▶ WHAT YOU WILL DO
State the number of lines in the following data that include the word "MORE", with no other text.

=-=-=

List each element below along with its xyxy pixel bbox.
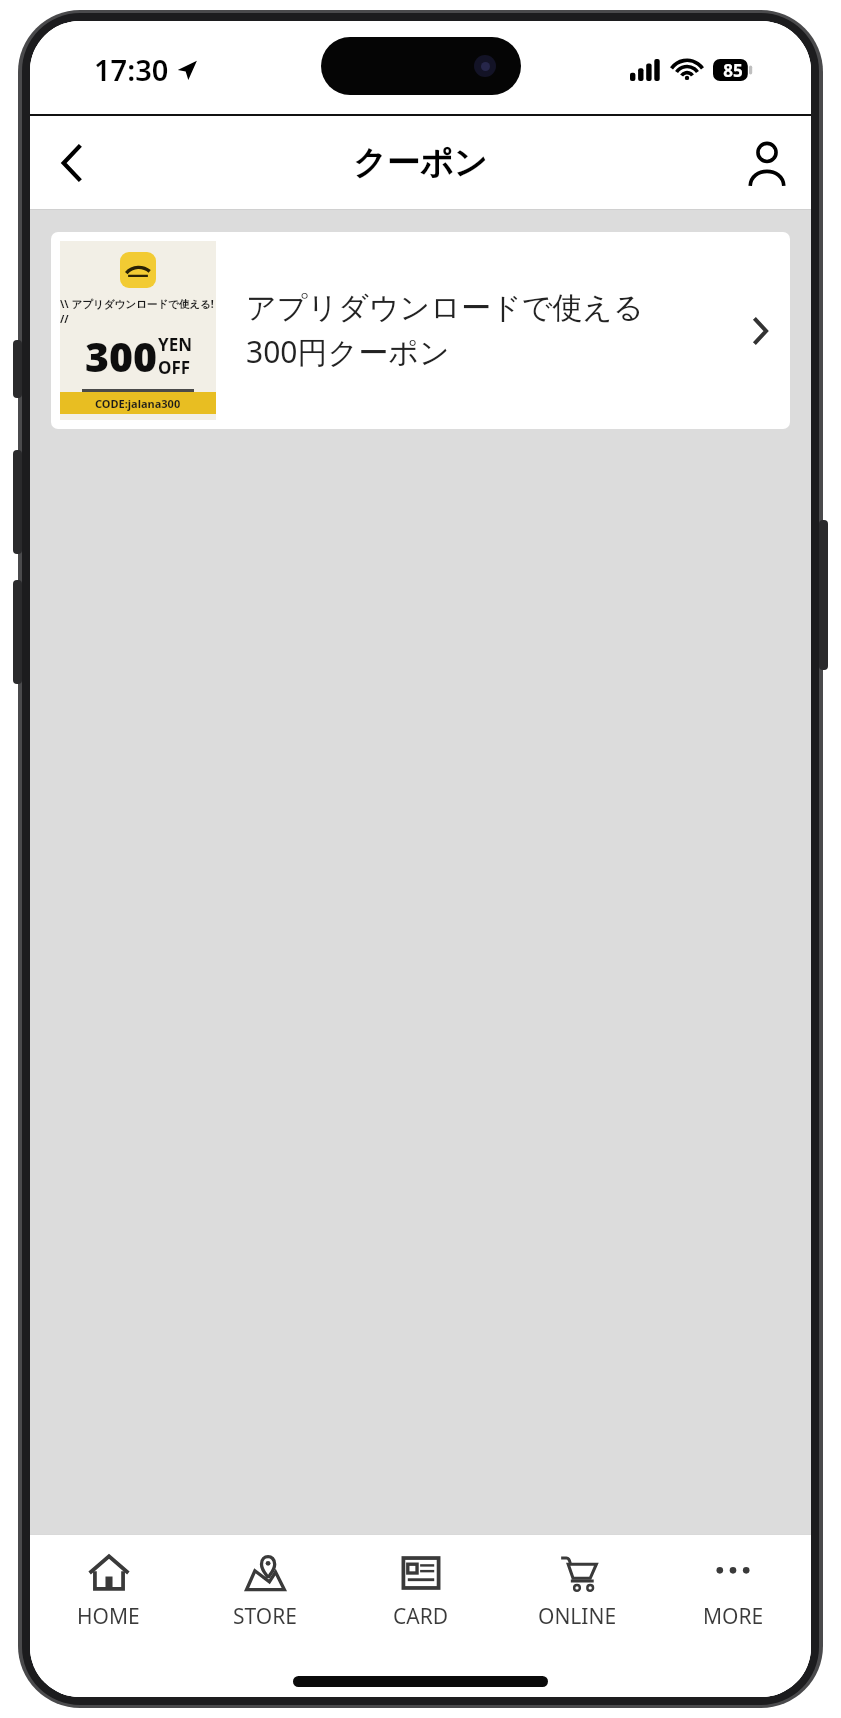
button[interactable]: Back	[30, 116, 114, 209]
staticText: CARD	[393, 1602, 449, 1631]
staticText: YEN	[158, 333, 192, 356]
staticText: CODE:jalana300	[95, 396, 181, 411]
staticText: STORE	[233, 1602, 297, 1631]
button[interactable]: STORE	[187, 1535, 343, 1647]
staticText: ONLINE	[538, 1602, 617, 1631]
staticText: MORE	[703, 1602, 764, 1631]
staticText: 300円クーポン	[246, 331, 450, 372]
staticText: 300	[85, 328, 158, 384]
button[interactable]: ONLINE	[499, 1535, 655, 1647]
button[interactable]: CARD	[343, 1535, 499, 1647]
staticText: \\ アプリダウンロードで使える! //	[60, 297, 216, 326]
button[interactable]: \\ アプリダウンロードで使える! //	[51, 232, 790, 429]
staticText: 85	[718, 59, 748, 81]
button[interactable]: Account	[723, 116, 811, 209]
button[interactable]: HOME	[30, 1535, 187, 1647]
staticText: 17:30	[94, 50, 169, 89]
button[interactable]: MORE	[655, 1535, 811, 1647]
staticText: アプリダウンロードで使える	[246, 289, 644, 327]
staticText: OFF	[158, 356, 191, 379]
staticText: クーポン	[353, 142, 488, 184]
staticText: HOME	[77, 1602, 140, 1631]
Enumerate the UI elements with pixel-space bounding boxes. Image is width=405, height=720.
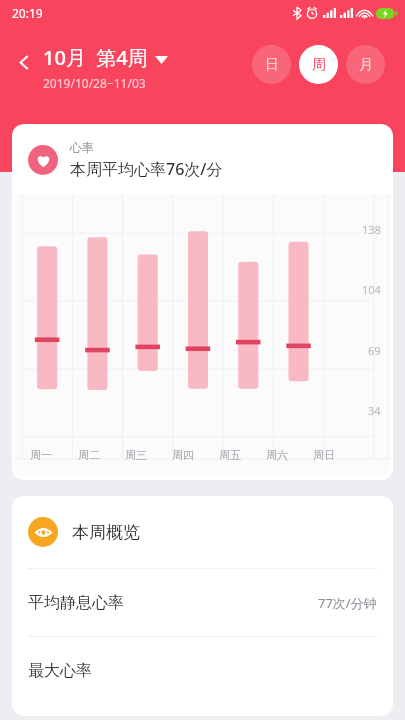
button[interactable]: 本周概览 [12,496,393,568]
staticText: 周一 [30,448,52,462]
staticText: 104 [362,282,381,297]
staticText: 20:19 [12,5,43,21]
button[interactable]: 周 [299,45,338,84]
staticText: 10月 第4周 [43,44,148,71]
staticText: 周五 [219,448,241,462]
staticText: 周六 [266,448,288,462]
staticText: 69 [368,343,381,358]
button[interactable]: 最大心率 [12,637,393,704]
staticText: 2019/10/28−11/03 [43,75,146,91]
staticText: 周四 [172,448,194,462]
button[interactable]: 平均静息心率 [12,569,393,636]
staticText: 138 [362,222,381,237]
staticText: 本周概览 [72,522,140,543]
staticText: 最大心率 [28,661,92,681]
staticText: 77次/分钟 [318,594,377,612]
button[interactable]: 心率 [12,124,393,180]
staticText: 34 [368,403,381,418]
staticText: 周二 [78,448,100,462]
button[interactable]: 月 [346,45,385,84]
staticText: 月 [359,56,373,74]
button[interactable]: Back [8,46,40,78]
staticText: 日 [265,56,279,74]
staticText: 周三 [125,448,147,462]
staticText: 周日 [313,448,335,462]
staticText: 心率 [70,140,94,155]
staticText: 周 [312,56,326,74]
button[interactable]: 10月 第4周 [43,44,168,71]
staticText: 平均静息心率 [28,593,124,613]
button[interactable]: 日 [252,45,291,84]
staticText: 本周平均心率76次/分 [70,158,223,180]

=-=-=

▶ RESULT
2